Leukemia: How to diagnose the silent killer

Feb 12, 2012

FIVE-year-old Moses Alinaitwe lies on his hospital bed groaning in pain. His eyes and lips are pale, his limbs very thin and his head bald.

By Agnes Kyotalengerire

FIVE-year-old Moses Alinaitwe lies on his hospital bed groaning in pain. His eyes and lips are pale, his limbs very thin and his head bald.

Alinaitwe is undergoing blood transfusion.

With teary eyes, his mother narrates that for eight months, Alinaitwe has been battling cancer of the blood, also known as leukaemia.

Like Alinaitwe, many children are battling the cancer.

According to James Kafeero, an oncologist at the Uganda Cancer Institute, Mulago Hospital, childhood leukaemia is on the rise.

“We diagnose, at most, two cases at the institute every day. Leukaemia cases contribute to about 15% of childhood cancers in Uganda,” he adds.

Cause Kafeero notes that leukaemia is among the curable childhood cancers, if diagnosed early and treated in time.

It comes about when large numbers of abnormal white blood cells are produced in the bone marrow, flooding the blood, he explains.

The abnormal cells fail to protect the body against diseases because they are defective. As the cancer progresses, it interferes with the production of cells, including red blood cells and platelets.

Accumulation of the ineffective white blood cells results in anaemia, necessitating frequent blood transfusions, says Peter Barongo, an oncologist (cancer specialist).

Signs

These include body weakness and fatigue, bleeding from the gums and under the skin, pain in the long bones, progressive weight loss and low appetite.

Other symptoms are sweating at night, frequent fevers, infections which do not respond to medication, abdominal swelling caused by the swelling of the spleen and visual blurring, or headaches.
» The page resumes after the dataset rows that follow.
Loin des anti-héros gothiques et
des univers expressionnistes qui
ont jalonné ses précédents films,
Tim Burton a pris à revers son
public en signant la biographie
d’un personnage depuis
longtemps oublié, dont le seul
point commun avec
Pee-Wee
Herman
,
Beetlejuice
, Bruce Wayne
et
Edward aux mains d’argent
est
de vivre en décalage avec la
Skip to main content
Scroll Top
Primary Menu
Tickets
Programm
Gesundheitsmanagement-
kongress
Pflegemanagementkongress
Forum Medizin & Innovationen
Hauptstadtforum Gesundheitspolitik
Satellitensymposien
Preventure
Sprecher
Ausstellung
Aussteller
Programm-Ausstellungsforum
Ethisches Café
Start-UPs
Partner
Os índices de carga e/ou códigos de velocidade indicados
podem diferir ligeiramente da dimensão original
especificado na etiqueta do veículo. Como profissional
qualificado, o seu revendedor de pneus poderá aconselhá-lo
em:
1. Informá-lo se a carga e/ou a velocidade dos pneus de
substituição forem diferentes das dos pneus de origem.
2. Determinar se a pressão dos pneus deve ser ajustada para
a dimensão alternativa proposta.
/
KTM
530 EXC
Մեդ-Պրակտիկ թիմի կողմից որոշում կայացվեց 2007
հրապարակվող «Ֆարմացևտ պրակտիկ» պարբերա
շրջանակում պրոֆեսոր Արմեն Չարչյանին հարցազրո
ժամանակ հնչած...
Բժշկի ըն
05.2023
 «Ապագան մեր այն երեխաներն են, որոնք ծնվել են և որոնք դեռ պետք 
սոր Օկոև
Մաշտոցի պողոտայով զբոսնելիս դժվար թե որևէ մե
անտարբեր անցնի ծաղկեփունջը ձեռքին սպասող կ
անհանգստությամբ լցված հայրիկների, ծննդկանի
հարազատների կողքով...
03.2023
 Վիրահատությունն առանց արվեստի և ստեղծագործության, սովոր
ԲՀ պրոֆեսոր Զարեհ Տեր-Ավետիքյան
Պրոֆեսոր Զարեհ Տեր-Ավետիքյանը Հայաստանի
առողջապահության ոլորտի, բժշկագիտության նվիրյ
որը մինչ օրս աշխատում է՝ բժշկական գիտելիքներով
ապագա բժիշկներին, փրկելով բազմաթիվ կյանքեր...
Kafeero says leukemia can be acute (rapid developing) or chronic (slowly developing). The commonest form of leukemia among young children is acute lymphoblastic leukemia, where the bone marrow makes too many white blood cells.

Diagnosis

Barongo says a blood and bone marrow test has to be done. Once a child presents with leukemia symptoms, a thin film or blood test is done to ascertain the number of immature white blood cells.

If the number of cells is above what is normal, then a bone marrow test is done to confirm. Bone marrow test and film analysis are free at Mulago Hospital. In private clinics, the cost of bone marrow test ranges from sh250,000 to sh300,000, while sh50,000 is charged for a film analysis.
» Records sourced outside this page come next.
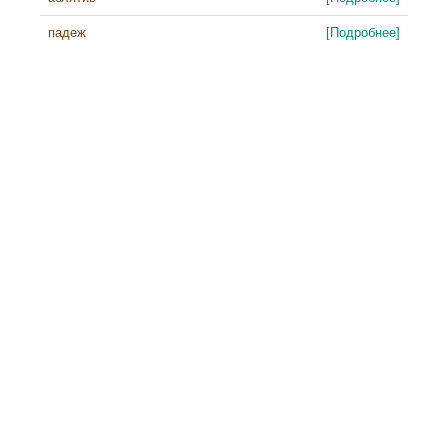
падеж
[Подробнее]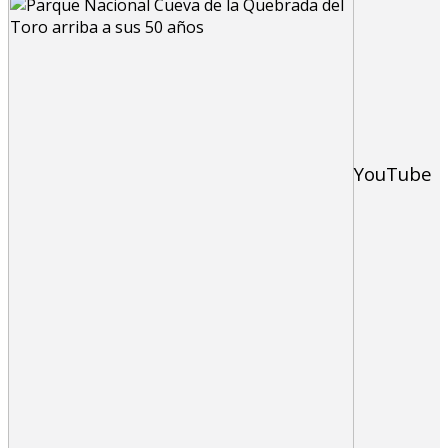
YouTube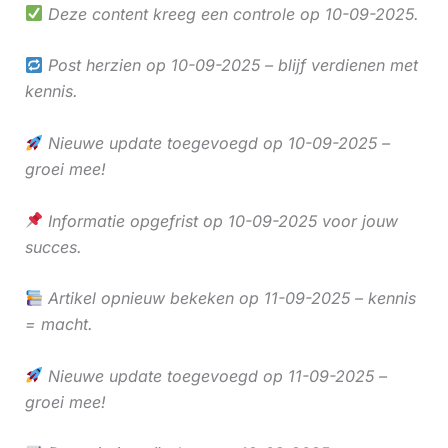
Deze content kreeg een controle op 10-09-2025.
Post herzien op 10-09-2025 – blijf verdienen met
kennis.
Nieuwe update toegevoegd op 10-09-2025 –
groei mee!
Informatie opgefrist op 10-09-2025 voor jouw
succes.
Artikel opnieuw bekeken op 11-09-2025 – kennis
= macht.
Nieuwe update toegevoegd op 11-09-2025 –
groei mee!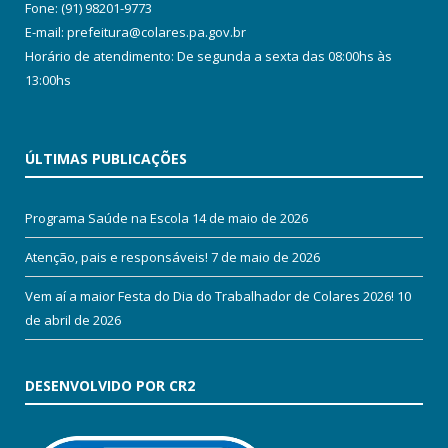
Fone: (91) 98201-9773
E-mail: prefeitura@colares.pa.gov.br
Horário de atendimento: De segunda a sexta das 08:00hs às
13:00hs
ÚLTIMAS PUBLICAÇÕES
Programa Saúde na Escola
14 de maio de 2026
Atenção, pais e responsáveis!
7 de maio de 2026
Vem aí a maior Festa do Dia do Trabalhador de Colares 2026!
10
de abril de 2026
DESENVOLVIDO POR CR2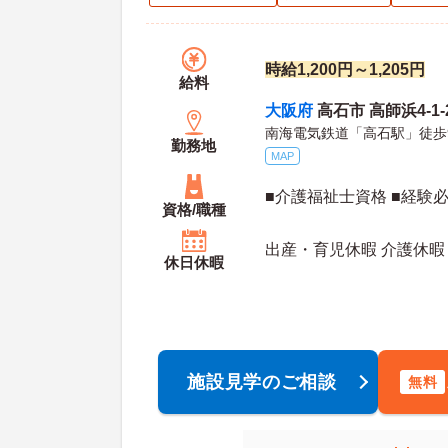
時給1,200円～1,205円
給料
大阪府
高石市 高師浜4‐1‐
南海電気鉄道「高石駅」徒歩
勤務地
MAP
■介護福祉士資格 ■経験
資格/職種
出産・育児休暇 介護休暇
休日休暇
施設見学のご相談
無料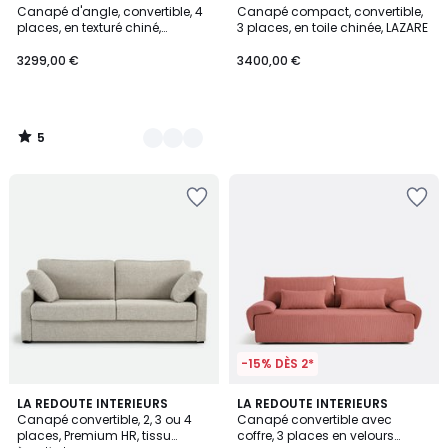
/
Canapé d'angle, convertible, 4
Canapé compact, convertible,
Couleurs
5
places, en texturé chiné,
3 places, en toile chinée, LAZARE
Comfort Bultex®, TIMOR
3299,00 €
3400,00 €
5
/
5
-15% DÈS 2*
3,2
LA REDOUTE INTERIEURS
7
LA REDOUTE INTERIEURS
/ 5
Canapé convertible, 2, 3 ou 4
Canapé convertible avec
Couleurs
places, Premium HR, tissu
coffre, 3 places en velours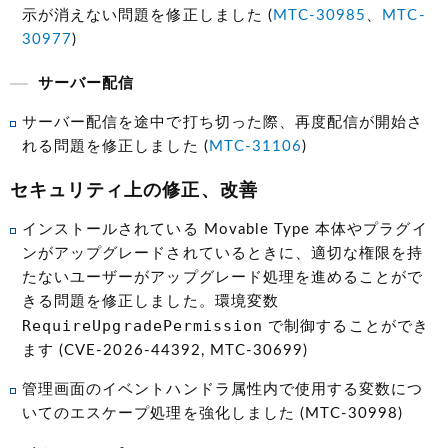
示が消えない問題を修正しました (
MTC-30985
、
MTC-
30977
)
サーバー配信
サーバー配信を途中で打ち切った際、再度配信が開始さ
れる問題を修正しました (
MTC-31106
)
セキュリティ上の修正、改善
インストールされている Movable Type 本体やプラグイ
ンがアップグレードされているときに、適切な権限を持
たないユーザーがアップグレード処理を進めることがで
きる問題を修正しました。環境変数
RequireUpgradePermission
で制御することができ
ます (CVE-2026-44392, MTC-30699)
管理画面のイベントハンドラ属性内で使用する変数につ
いてのエスケープ処理を強化しました (MTC-30998)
The cost of a blood test is about sh15,000 in private clinics.

Risk factors

Kafeero says having a first degree relative, for example a brother or sister who has had leukemia is a risk factor.

Children with underlying genetic disorders, for instance Downs’s syndrome, previous exposure to ionizing radiations like X-rays and atomic/nuclear reaction exposure also predisposes one to leukemia.
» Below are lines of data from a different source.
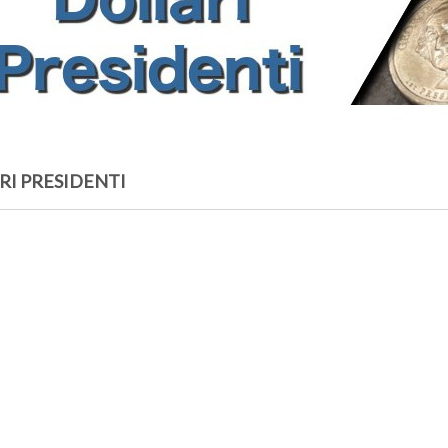
RI PRESIDENTI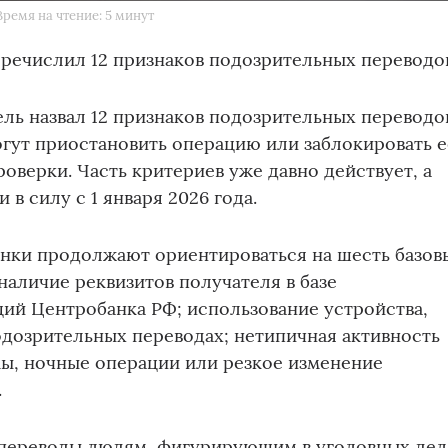
Время на чтение: 5 минут
речислил 12 признаков подозрительных переводо
ь назвал 12 признаков подозрительных переводо
огут приостановить операцию или заблокировать е
оверки. Часть критериев уже давно действует, а
 в силу с 1 января 2026 года.
анки продолжают ориентироваться на шесть базов
 наличие реквизитов получателя в базе
ий Центробанка РФ; использование устройства,
одозрительных переводах; нетипичная активность
ы, ночные операции или резкое изменение
.
 переводы людям, фигурирующим в уголовных дел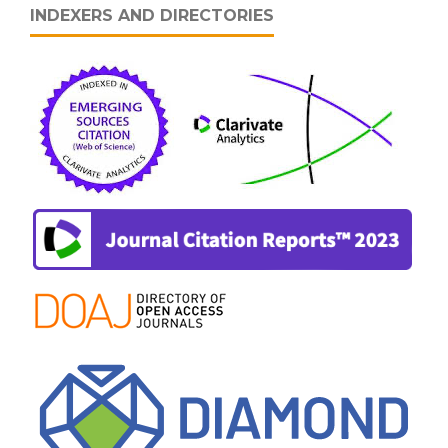
INDEXERS AND DIRECTORIES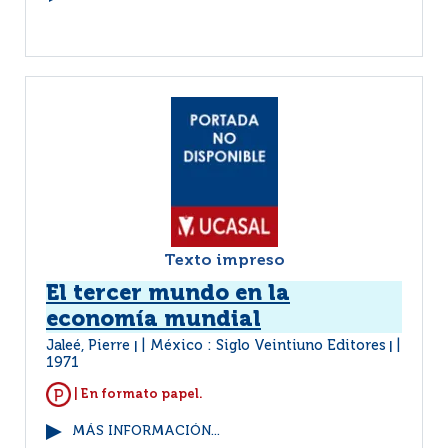
Texto impreso
El tercer mundo en la
economía mundial
Jaleé, Pierre
México : Siglo Veintiuno Editores
|
|
1971
| En formato papel.
MÁS INFORMACIÓN...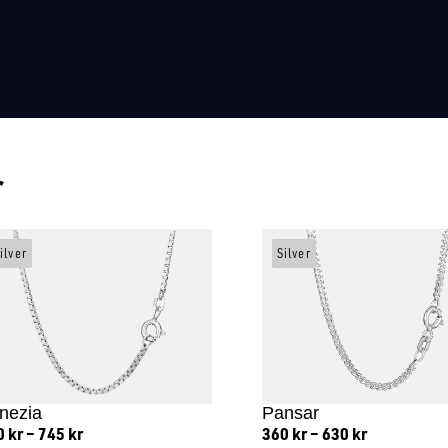
r
ilver
Silver
nezia
Pansar
0
kr
–
745
kr
360
kr
–
630
kr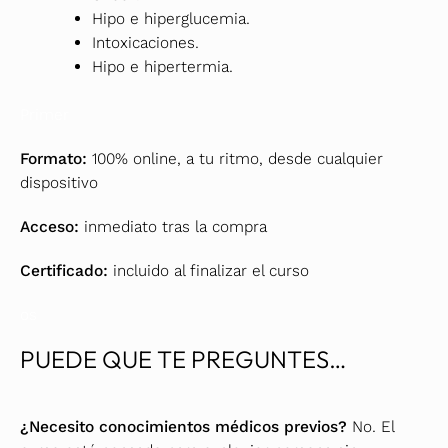
Hipo e hiperglucemia.
Intoxicaciones.
Hipo e hipertermia.
Primer
Formato:
100% online, a tu ritmo, desde cualquier
dispositivo
Acceso:
inmediato tras la compra
Certificado:
incluido al finalizar el curso
os
PUEDE QUE TE PREGUNTES…
¿Necesito conocimientos médicos previos?
No. El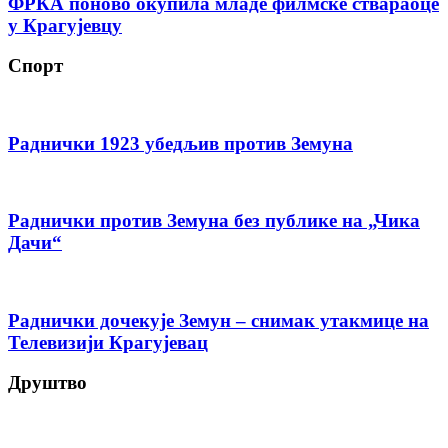
ФРКА поново окупила младе филмске ствараоце
у Крагујевцу
Спорт
Раднички 1923 убедљив против Земуна
Раднички против Земуна без публике на „Чика
Дачи“
Раднички дочекује Земун – снимак утакмице на
Телевизији Крагујевац
Друштво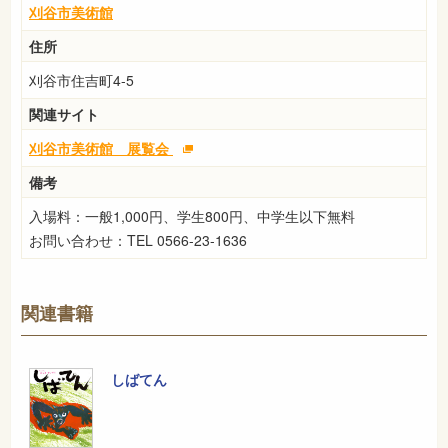
刈谷市美術館
住所
刈谷市住吉町4-5
関連サイト
刈谷市美術館 展覧会
備考
入場料：一般1,000円、学生800円、中学生以下無料
お問い合わせ：TEL 0566-23-1636
関連書籍
しばてん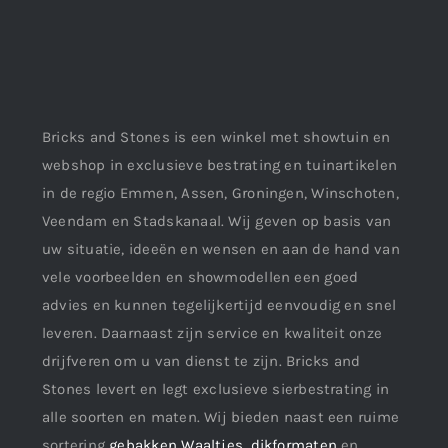
Bricks and Stones is een winkel met showtuin en
webshop in exclusieve bestrating en tuinartikelen
in de regio Emmen, Assen, Groningen, Winschoten,
Veendam en Stadskanaal. Wij geven op basis van
uw situatie, ideeën en wensen en aan de hand van
vele voorbeelden en showmodellen een goed
advies en kunnen tegelijkertijd eenvoudig en snel
leveren. Daarnaast zijn service en kwaliteit onze
drijfveren om u van dienst te zijn. Bricks and
Stones levert en legt exclusieve sierbestrating in
alle soorten en maten. Wij bieden naast een ruime
sortering
gebakken Waaltjes
,
dikformaten
en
Other risk factors are previous exposure to chemotherapy regimens, insecticides and herbicides containing benzene compounds.

Care and treatment

“The biggest control strategy of childhood leukemia is early diagnosis and treatment because most childhood cancers are curable,” says Barongo.

Treatment, however, varies from supportive treatment to chemotherapy and surgery. Kafeero recommends supportive treatment, for example blood transfusion, control and treatment of infections and good nutrition.

Chemotherapy: Cancer drugs are given to children with leukemia in different phases to prevent recurrence of the disease.

This may last about three months, with a dose given every month.

Surgery: This involves doing a bone marrow transplant. “In Uganda, we are not yet able to do these transplants though this is the most effective way to treat childhood leukemia,” says Kafeero

Cancer, being a long-standing illness, makes treatment quite expensive. The expenses include hospitalisation costs, including the attendants,’ investigation expenses, drug costs as well as blood supplies and transportation costs.

However treatment is free at the Uganda Cancer Institute.